RE: Learning C

James Richard Webster (jrwebste@nospam.socs.uts.EDU.AU)
Sat, 22 Oct 1994 11:09:56 +1000

On Fri, 21 Oct 1994, Kirk Nesbitt wrote:

>
> Hi i am _JUST_ a first year and have come to the conclusion that i need
> to learn to code C. Everything (well almost) seems to be written in C.
> It seems to be the common tounge of the information industry, so do any
> of you C types know any good books that i could buy to teach myself the
> language. Also what are the Good C compilers, should i learn C or C++
> or both, and if both which should i learn first.

It seems that these days the bookstores are filled with titles such as,
'Learn Visual C++ in 21 days', 'Mastering Turbo C', 'C for Dummies',
'Borland C/C++ Developer's Guide', and so on, all with ridiculous
price-tags. If you are serious about learning C, then depending on your
learning style, you may be better off waiting until you do a subject at
uni that includes C (i don't get electives so i don't which subject it
would be...). Or if you are rich, enroll in a professionally-taught C
course (which was not meant to be a slant against our lecturers :).
Self-teaching with books is fine, but discipline is required, and
attention-deficients such as myself tend to gloss over the hard stuff
(such as pointers :).

As for compilers, for DOS machines the standards are the Borland
products, Turbo C/C++ and Borland C/C++. In my opinion get the former
unless you *REALLY* want to do Windows programming, in which case get the
latter. Turbo C/C++ is available from the co-op at $125 on academic
discount, whereas Borland C/C++ is about $250 (i think). Essentially
they are the same product, although Borland C/C++ comes with full paper
documentation for all the functions, TurboDebugger, Turbo Assembler, and
for Windows a whole suite of development tools. It's really aimed at the
serious Windows programmer... probably something you want to stay away
from if you are beginning C/C++.

As always, avoid the Microsoft compilers like the plague!

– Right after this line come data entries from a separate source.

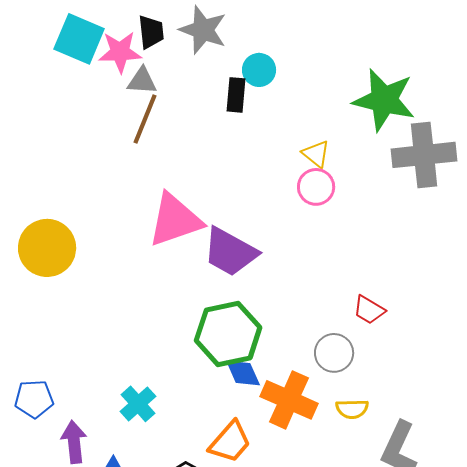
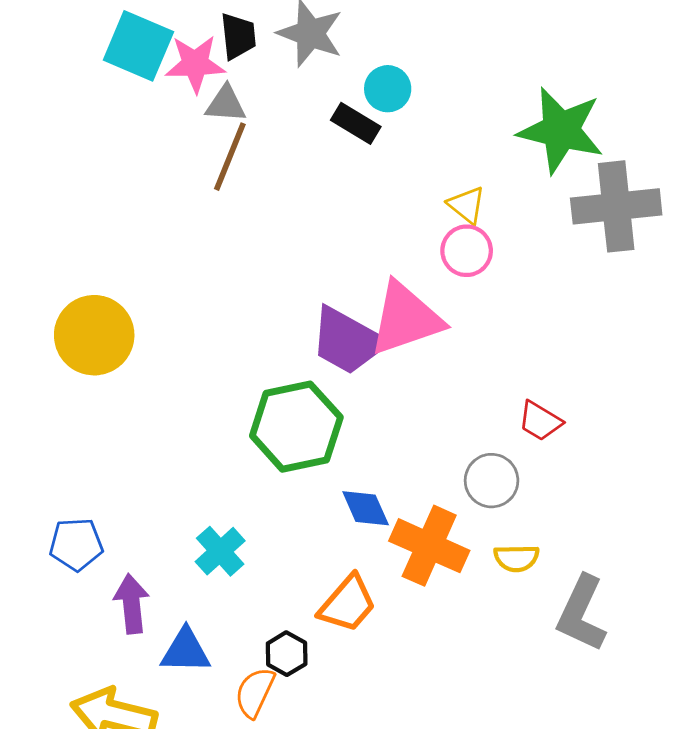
black rectangle: (236, 95) -> (356, 123), turned -64
pink triangle: (175, 220) -> (406, 319), moved
green hexagon: (228, 334) -> (296, 427), moved

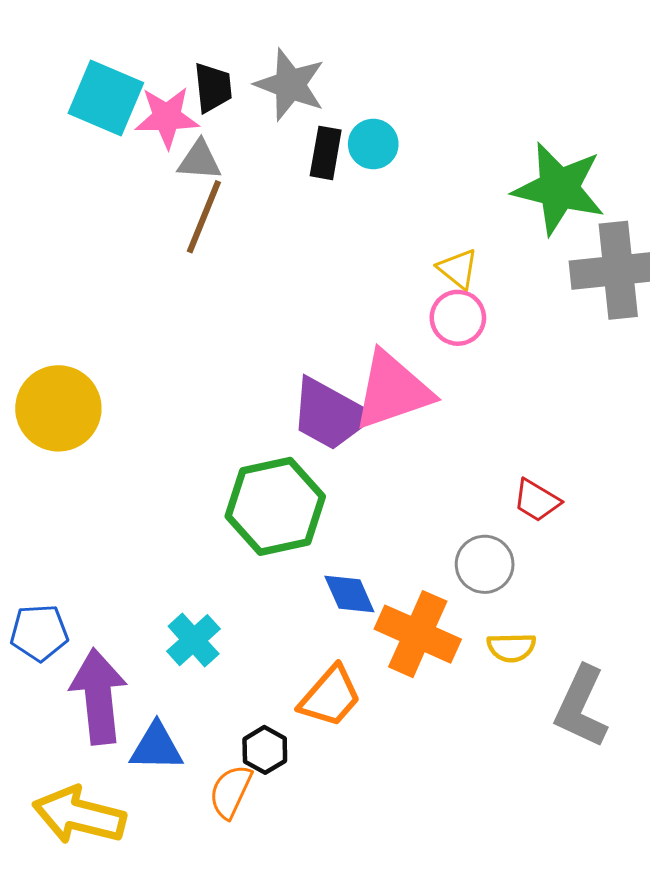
black rectangle: (356, 123) -> (326, 153), moved, turned 69
purple arrow: (132, 604) -> (98, 696), size x1.5

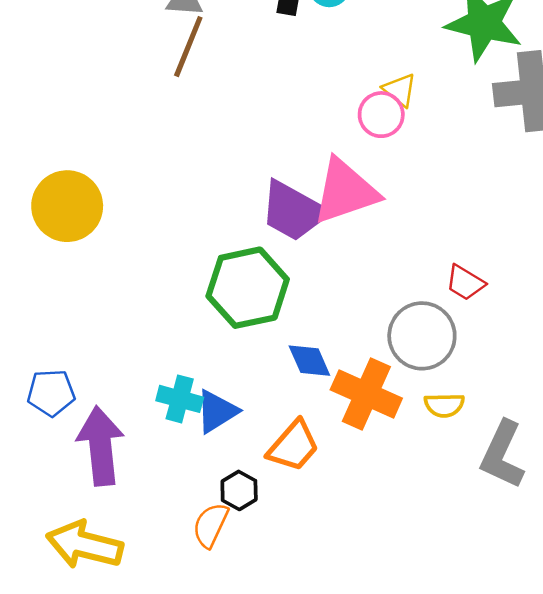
pink circle: (458, 318) -> (381, 115), moved
gray circle: (485, 564) -> (422, 336), size x1.4
cyan cross: (194, 640) -> (180, 399), turned -33
blue triangle: (156, 747) -> (217, 411), moved, turned -33

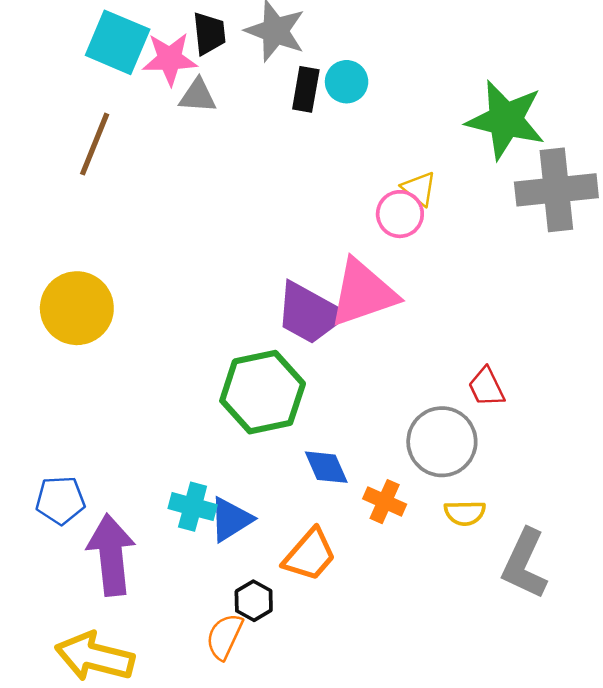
brown line: (188, 47) -> (95, 144), moved
red trapezoid: (465, 283) -> (486, 387), turned 33
orange cross: (366, 394) -> (385, 502), size x0.6

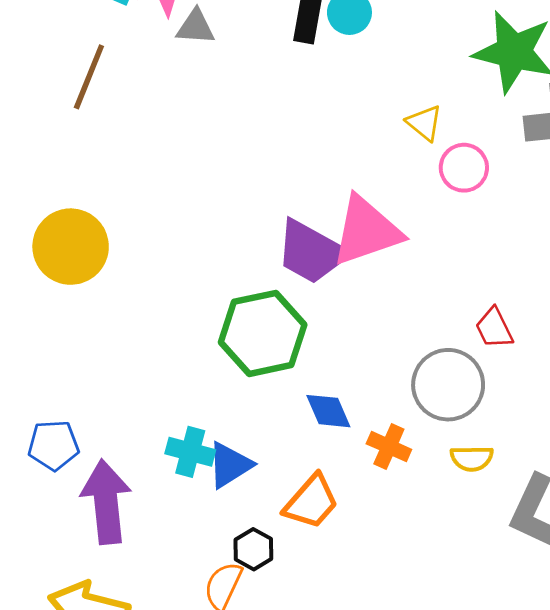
pink circle: (400, 214) -> (464, 168), moved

As for C++ being such a cool OO language, there is currently a rumour
that the OO language of choice in the future will be OO-COBOL no less
<shiver runs up spine>

L8tr all,
Woody

jrwebste@nospam.socs.uts.edu.au (James 'Woody' Webster in real life)

'Hurry! Buy your copy of 'Learn to Program Windows and Visual Basic with
OO-Databases and 1000 tips in 21 days and Internet for UNIX Clueless
Newbies Dummies Non-nerds and any other fool who buys these hideously
expensive books'! Seriously, are all theses glossy computer books necessary?